While videos of #EndBadGovernance-protests-orchestrated vandalism and violence in northern Nigeria is trending, another video that doesn’t fit the narrative caught my attention. Some young people pretending to be protesters broke into shops and homes and stole goods and properties. Genuine protesters intercepted the criminals, collected all they stole, and made a video, calling on the owners to come pick up their properties. In the video, they said they wanted to set the record straight that their reason for protesting was to ask elected politicians for a better life, not to steal or destroy.
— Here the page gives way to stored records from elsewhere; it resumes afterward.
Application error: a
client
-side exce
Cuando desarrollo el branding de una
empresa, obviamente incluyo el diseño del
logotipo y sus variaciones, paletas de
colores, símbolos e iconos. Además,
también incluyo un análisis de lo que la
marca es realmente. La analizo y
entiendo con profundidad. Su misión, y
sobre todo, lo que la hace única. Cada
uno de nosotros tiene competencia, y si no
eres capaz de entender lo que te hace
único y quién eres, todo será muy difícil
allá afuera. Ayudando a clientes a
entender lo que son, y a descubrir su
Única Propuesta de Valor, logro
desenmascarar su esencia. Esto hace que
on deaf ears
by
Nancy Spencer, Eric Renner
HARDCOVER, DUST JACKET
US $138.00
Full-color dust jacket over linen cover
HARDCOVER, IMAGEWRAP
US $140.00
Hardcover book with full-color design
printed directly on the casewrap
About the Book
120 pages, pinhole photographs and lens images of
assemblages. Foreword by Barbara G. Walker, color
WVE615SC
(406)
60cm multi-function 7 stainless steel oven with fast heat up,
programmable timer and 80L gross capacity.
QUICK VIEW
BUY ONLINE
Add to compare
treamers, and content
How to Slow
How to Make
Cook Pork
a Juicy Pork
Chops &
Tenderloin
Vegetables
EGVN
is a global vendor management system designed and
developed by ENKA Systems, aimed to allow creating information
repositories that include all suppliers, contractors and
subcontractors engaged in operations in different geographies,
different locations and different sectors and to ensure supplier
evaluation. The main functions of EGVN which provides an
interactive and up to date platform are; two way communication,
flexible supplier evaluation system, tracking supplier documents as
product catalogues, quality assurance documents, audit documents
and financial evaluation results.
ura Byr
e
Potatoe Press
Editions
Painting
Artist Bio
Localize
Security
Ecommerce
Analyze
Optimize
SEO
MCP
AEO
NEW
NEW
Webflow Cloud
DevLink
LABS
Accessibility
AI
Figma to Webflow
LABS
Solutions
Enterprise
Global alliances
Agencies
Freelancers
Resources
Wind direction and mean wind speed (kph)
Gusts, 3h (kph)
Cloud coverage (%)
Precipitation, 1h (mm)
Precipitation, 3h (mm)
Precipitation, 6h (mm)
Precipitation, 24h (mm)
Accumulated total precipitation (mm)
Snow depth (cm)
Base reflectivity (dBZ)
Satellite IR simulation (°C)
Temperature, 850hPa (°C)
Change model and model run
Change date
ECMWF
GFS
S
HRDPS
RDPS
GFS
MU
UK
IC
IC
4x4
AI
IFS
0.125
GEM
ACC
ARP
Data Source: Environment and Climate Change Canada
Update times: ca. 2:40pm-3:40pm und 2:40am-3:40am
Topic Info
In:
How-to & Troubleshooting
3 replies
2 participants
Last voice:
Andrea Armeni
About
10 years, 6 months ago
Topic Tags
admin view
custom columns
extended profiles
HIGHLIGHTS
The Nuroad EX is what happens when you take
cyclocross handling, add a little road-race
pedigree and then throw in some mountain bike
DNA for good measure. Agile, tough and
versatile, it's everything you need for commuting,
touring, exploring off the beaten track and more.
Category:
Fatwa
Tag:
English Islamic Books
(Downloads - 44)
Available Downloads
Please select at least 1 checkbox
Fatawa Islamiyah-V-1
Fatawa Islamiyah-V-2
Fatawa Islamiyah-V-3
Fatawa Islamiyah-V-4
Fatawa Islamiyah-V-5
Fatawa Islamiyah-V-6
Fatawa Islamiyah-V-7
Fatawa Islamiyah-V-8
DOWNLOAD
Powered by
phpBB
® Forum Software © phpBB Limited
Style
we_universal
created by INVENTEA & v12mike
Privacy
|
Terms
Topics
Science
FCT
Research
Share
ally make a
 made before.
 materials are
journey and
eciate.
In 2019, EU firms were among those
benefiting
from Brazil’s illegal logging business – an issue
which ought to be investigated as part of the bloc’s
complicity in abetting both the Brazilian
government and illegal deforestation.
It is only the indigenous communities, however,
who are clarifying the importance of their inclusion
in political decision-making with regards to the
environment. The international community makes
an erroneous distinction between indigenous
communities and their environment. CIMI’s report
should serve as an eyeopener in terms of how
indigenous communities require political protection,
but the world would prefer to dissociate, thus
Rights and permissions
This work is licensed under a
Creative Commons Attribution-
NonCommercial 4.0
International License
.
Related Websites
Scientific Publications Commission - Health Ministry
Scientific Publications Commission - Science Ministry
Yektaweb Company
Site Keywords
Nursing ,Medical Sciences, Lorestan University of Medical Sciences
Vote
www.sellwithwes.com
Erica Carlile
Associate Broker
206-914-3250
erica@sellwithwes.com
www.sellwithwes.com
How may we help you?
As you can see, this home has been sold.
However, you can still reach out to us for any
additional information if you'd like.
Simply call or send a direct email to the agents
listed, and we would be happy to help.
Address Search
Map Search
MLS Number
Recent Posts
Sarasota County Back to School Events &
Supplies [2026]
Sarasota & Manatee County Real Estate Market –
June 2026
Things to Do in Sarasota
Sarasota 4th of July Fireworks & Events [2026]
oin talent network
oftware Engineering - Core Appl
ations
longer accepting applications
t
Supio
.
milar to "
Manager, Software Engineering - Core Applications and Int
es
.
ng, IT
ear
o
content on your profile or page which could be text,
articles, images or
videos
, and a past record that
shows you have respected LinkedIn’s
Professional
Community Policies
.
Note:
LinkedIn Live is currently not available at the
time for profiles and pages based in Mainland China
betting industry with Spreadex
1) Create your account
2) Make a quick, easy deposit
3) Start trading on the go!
Nigerian ruling elites at all levels need to note that the didactic point in all this is that: while they have refused to change their style of reaction to the people’s protests against mercilessly torturous leadership, the people are increasingly making positive attitudinal changes among themselves. And those changes have changed the character of the protests.
I agree that the protests aren’t without their dark sides and those dark sides will remain, but I’m convinced that the protests will continue to be refined as the people’s mind are continuously refined. I wager that if this trend of hunger and hardship, the government’s foolish responses to it, and the people’s increasingly refined protests continue, a 1789-Revolution-like revolution that will change the trajectory of Nigeria’s political history forever would happen.
Why hunger protests will always be violent protests
No one needs oracular prowess to know that the #EndBadGovernance protests would certainly be violent, because experientially, protests mostly morph into violence, and, noteworthily , because of the hunger in the mix. Physiologist have since established that when Ghrelin, also know as the “hunger hormones” propels the brain to stimulate appetite and introduce food-seeking behavior, irrational anger isn’t an uncommon response. The apothegm that “an hungry man is an angry man” isn’t only summed up in an English adjective — hangry — , it also has scientific proof to show that it’s incontrovertibly true.
Essentially, it’s not just our bodies that run on food, it’s our brains, and when we don’t have that critical glucose at the needed levels, “mechanisms of self-control over aggression break down,”
So, when you’re hangry, you’re not just more prone to snap at somebody because you’re hungry on a physical level, you’re actually hungry on a cerebral level, and the deprivation is causing your reactive filters to blur if not shut down completely. (Nicole Spector, 2018)
Hardship and hunger are existential threats. The history of our species is replete with stories of what we did, do, and could do to be free from hunger and hardship. The Nigerian government may be ready for the known, predictable parts of hunger protests, but it’s certainly not ready for the unknown part of it.